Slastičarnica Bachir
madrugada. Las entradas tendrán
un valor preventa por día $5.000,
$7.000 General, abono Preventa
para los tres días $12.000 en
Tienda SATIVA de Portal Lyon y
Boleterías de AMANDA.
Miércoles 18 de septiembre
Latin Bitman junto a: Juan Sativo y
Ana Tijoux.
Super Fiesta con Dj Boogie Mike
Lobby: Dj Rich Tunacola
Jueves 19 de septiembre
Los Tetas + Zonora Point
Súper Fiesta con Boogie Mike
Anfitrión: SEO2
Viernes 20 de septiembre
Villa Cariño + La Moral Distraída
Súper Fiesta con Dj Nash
_ _ _ _
- _Assignment_: Transcribe every record. Match each line exactly.

- _Final answer_:
Slastičarnica Bachir
madrugada. Las entradas tendrán
un valor preventa por día $5.000,
$7.000 General, abono Preventa
para los tres días $12.000 en
Tienda SATIVA de Portal Lyon y
Boleterías de AMANDA.
Miércoles 18 de septiembre
Latin Bitman junto a: Juan Sativo y
Ana Tijoux.
Super Fiesta con Dj Boogie Mike
Lobby: Dj Rich Tunacola
Jueves 19 de septiembre
Los Tetas + Zonora Point
Súper Fiesta con Boogie Mike
Anfitrión: SEO2
Viernes 20 de septiembre
Villa Cariño + La Moral Distraída
Súper Fiesta con Dj Nash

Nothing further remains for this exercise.